MUNA, “MUNA”

The trio’s self-titled third album offers a type of pleasure that’s hard to find much of these days: complex but uncomplicated, emotionally intelligent, and aimed at transcendence.
Reviews

MUNA, MUNA

The trio’s self-titled third album offers a type of pleasure that’s hard to find much of these days: complex but uncomplicated, emotionally intelligent, and aimed at transcendence.

Words: Miles Raymer

June 30, 2022

MUNA
MUNA
SADDEST FACTORY
ABOVE THE CURRENT

The other day a lesbian friend tweeted something about noticing an uptick in the number of formerly straight-identifying women coming out as queer lately. My first thought was, does this have something to do with “Silk Chiffon”? The lead single from LA trio MUNA’s self-titled third album is a flawless, effervescent candy-floss daydream of soft-femme sapphism, an ode to fun, freedom, and flirtation powered by ’90s-set alt-pop production and an appearance by indie girl-crush Phoebe Bridgers (who also released the album on her Saddest Factory label).

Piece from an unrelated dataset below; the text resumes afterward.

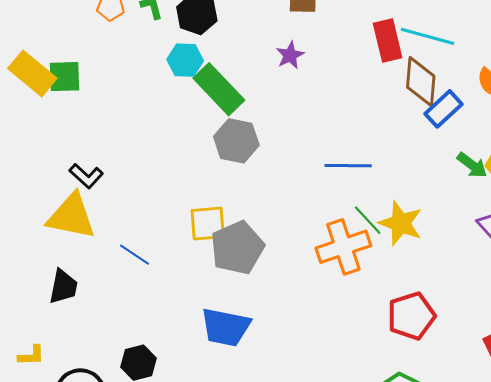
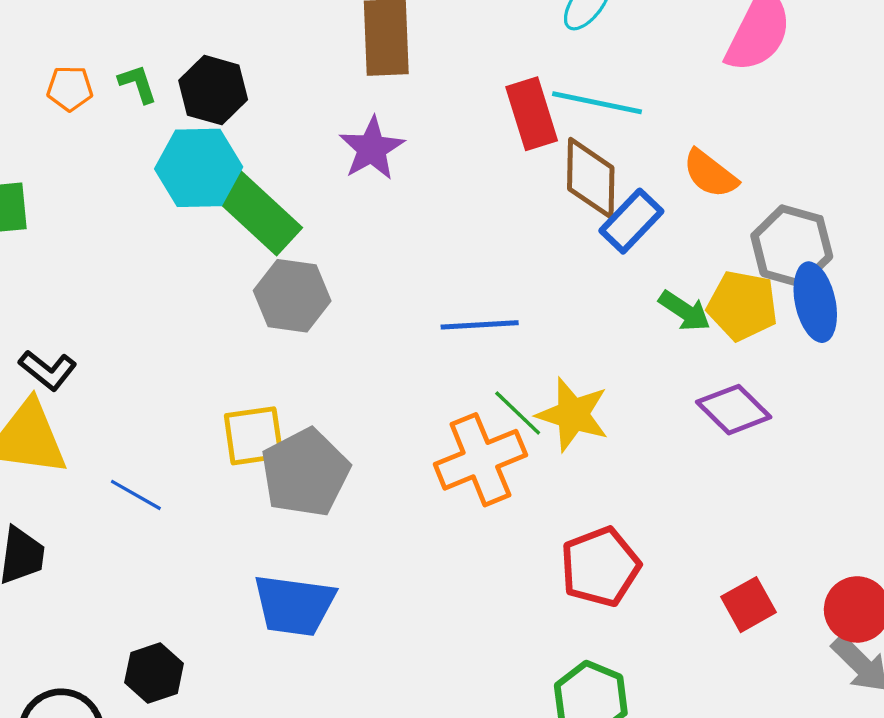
purple star: (290, 55) -> (372, 149), size x1.4
cyan hexagon: (185, 60) -> (199, 168), size x1.4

It makes for a persuasive advertisement for being a lesbian—if I wasn’t one already, I might be considering it now.

I actually hated “Silk Chiffon” the first few times I heard it after its release last fall. Its buoyant, carefree joy and bubbly demeanor doesn’t exactly fit the current mood, the way that the nihilistic neo-horrorcore rap of Sematary or the glitched-up retro-futuristic fantasies of the entire hyperpop movement do so well. But the song and the band are impossible to resist, and “Silk Chiffon” has now found a place on my crucial “listening in the shower while I get ready to go out” playlist, a jolt of fizzy euphoria that makes it so much easier to walk out the door and into a world that seems to get more hostile every day.

The rest of the album provides a gorgeous setting for its perfect gem of a breakthrough hit. None of the other 10 tracks—most of them breakup songs, in one way or another—reach the same sublime heights or undeniable singalong-ability, but there’s also not a flop among them. Its opening half in particular is one of the more stunning sequences of tracks to come out in recent memory, spanning an impressive range of sounds and moods in a handful of songs: “What I Want,” a gay-club-ready track about going out to the gay club, delivers taut, body-moving electro-pop that would slot in perfectly between new Gaga and vintage Kylie Minogue. The minor-key “Runner’s High” adds noisy aggression into the mix as it tries to sort out the knotty blend of anxiety, excitement, and heartache that comes with starting a new chapter in your life after a romance crashes. The country-tinged, sad-but-sweet “Home by Now” sounds like a long-lost collaboration between Pet Shop Boys and Emmylou Harris.

Pleasure is the primary currency of pop music, and the variegated landscape of pop in 2022 offers a full spectrum of flavors, from the masochistic bliss of hard-driving dance tracks, to the sweet ache of intimate bedroom indie, to the hedonistic narco-escapism that’s permeated hip-hop and R&B. MUNA offers a type of pleasure that’s hard to find much of these days: complex but uncomplicated, emotionally intelligent, and aimed at transcendence. It may be out of step with the prevailing mood, but that’s part of what makes it so special, so necessary. 

It’s easy right now to sink into feelings of hopelessness and despair. There’s a lot happening in this world that makes giving up make sense—and there’s pleasure in feeling bad, especially when everyone around you feels the same way. But if there’s anything to learn from the queer movement of the past half-century—and queer musicians in particular—it’s that finding ecstasy and hope in a world that’s actively trying to eradicate them is one of the most powerful, radical acts humans are capable of. If you can look past the burning world around you to focus on the joy that can still be found there—to honestly and truly say “Life’s so fun”—is there anything you can’t do?